Thursday, January 25, 2007

Are Muslims fundamentally different?

http://media.www.dukechronicle.com/media/storage/paper884/news/2007/01/24/Columns/Are-Muslims.Fundamentally.Different-2671377.shtml?sourcedomain=www.dukechronicle.com&MIIHost=media.collegepublisher.com

Guest column
By: Youshaa Patel

During this year's Kenan Distinguished lecture in ethics, the Chief Rabbi Sir Jonathan Sacks stated, "When you first talk to Muslims you don't talk about freedom and democracy but you talk to them about God's will." I immediately thought to myself, "You can talk to me about freedom and democracy." I then walked down to the microphone for comment but did not have the opportunity to share my opinion. In the Chief Rabbi's response an underlying message of the lecture came into relief which placed religion as the central issue in the apparent clash of civilizations between America and the Muslim world. Certainly religion plays a role, but religions don't act. Rather humans do, based on their interpretations of particular religious texts that are mediated by their particular historical and cultural milieu.

Often these interpretations can be attributed to this milieu rather than to the religious texts themselves. I think this explains why one can find such a multiplicity of viewpoints among Muslims today; for example, some staunchly support suicide bombings while others deplore these operations as completely antithetical to Muslim tradition.Although I appreciated the Rabbi's message of reconciliation, I felt that he simultaneously diluted his message by portraying Muslims as essentially different from an implicitly Judeo-Christian West (Hindus, Buddhists and other nonmonotheists were not even mentioned).

The Chief Rabbi, perhaps unconsciously, repeated an error that dates back to Europe and America's Orientalist past, which tended to "religionize" Muslims by portraying them as essentially motivated by religion uninfluenced by a variety of other factors such as politics, economics and geography. Such an essentialist approach valorizes the liturgical and textual component of religion while devaluing the complexity of motives that drive human action on the ground-understanding this complexity and acknowledging this multiplicity is the true fruit of understanding the estranged Other.

Defending the use of generalizations in his lecture, the Chief Rabbi had earlier quoted a Harvard professor who claimed, "I specialize in generalizations." Although the Chief Rabbi intended reconciliation, generalizations are what led to the Clash of Civilizations hypothesis which attempts, in a sloppy way, to isolate particular values specific to particular cultures (or civilizations).

Such purely ideological approaches necessarily abstract and distance the Other rather than foster understanding-a message the Chief Rabbi emphatically preached.

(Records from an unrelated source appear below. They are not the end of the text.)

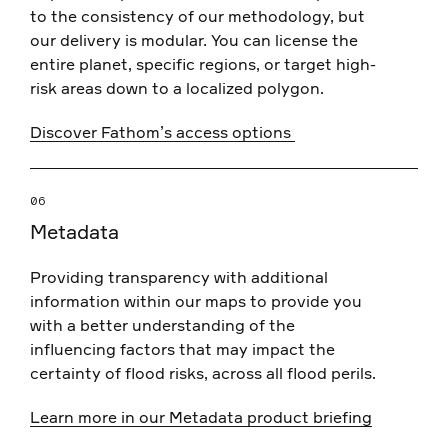
to the consistency of our methodology, but
our delivery is modular. You can license the
entire planet, specific regions, or target high-
risk areas down to a localized polygon.
Discover Fathom’s access options
06
Metadata
Providing transparency with additional
information within our maps to provide you
with a better understanding of the
influencing factors that may impact the
certainty of flood risks, across all flood perils.
Learn more in our Metadata product briefing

To promote mutual understanding the Chief Rabbi called for a return to the original religious texts for inspiration, a suggestion that I also support, but only as a starting point. Ultimately this textual focus must be translated into meaningful interactions with those one hopes to understand. So I find in the Quran, the oft-repeated verse which states, "Oh humankind! We created you from a male and female, and made you into nations and tribes, so that you may come to know one another. The most honored of you in God's sight is the most pious of you" [Quran: 49:13]. If one wants to truly understand the Other, they must simply get to know them first-a pretty simple concept, yet one which remains elusive when the Other is understood as fundamentally different instead of fundamentally similar.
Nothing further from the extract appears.